Brian Balmer, Author: It was picked because of its remoteness — partly because of reasons of secrecy, but also partly because there were very few populated areas around the island.
Narrator: The British believed they had a weapon that would disperse infectious germs into the air. In their labs they had evaluated a handful of lethal agents. Now in the field, they would test the most promising — the bacterium that causes the dreaded disease anthrax. Led by bacteriologist Paul Fildes, the team first considered how far beyond the island wind might spread the germs. Then they positioned their subjects — a score of sheep purchased from local crofters. A scaffolding held a bomb packed with hardy anthrax spores.
Jeanne Guillemin, Sociologist: They really have to turn to an agent like anthrax because the anthrax spore is able to withstand the pressure of an explosion.

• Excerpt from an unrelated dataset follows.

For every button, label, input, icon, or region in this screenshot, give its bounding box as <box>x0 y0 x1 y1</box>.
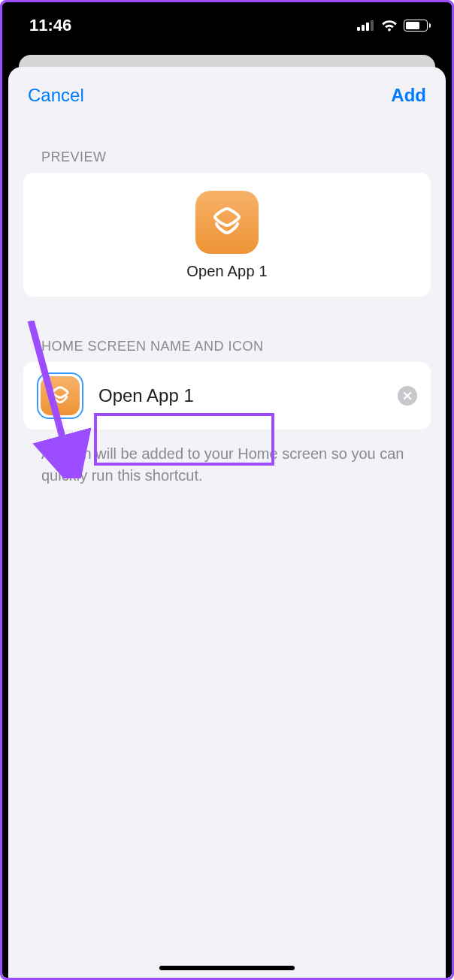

Brian Balmer, Author: This was an anti-personnel bomb. But, obviously, doing experiments with humans with anthrax was out of the question.
Narrator: Over the next minutes, the cloud of germs passed over the animals. For several days, nothing. Then the sheep began to tremble and stagger. Blood oozed from their bodies shortly before death.
Brian Balmer, Author: What Fildes’ experience on Gruinard Island had shown was that an anti-personnel biological bomb could be produced. What it did convince the allies of was that they had a really potent weapon.
Narrator: A potent weapon, but one exceedingly hard to contain.
Brian Balmer, Author: The dead sheep were put at the bottom of the cliff with some explosives. The explosives were let off to bury the sheep. One or two of the sheep were blown into the water and floated away.
Narrator: Soon, animals began to die on the mainland. If word of the lethal experiment got out, Fildes feared, the public would panic. British security services concocted a story — Greek sailors had tossed infected carcasses overboard. The British reimbursed farmers, “on behalf of the Greek government.”
Fildes had a successful field trial, but scant resources. To move into production, the British would need American help.
Brian Balmer, Author: One of the advantages of bringing the U.S. into the research on biological warfare, as far as Britain was concerned, was that they didn’t have the facilities, the resources, the money.
Narrator: A British politician of the day described the United States as a “gigantic boiler. Once the fire is lighted under it, there is no limit to the power it can generate.”
Fildes had lit the boiler. In spring 1943, American scientists and staff began arriving at a sleepy airstrip in rural Maryland. Operating under the Army’s Chemical Warfare Service, Camp Detrick would become the top-secret enclave for enthusiastic American biowarfare researchers.
Norm Covert, Camp Detrick Historian: They were passionate about their science. They were the best in the country. If someone said to you, “Here is an unlimited budget, here’s all the equipment you need, tell me which kind of building you want to work in, we’ll build it.” You would jump at that opportunity, and that’s exactly what they did. But the imperative was, we need results very quickly.
Narrator: The American bioweapons program would embody the same security precautions that the British had adopted.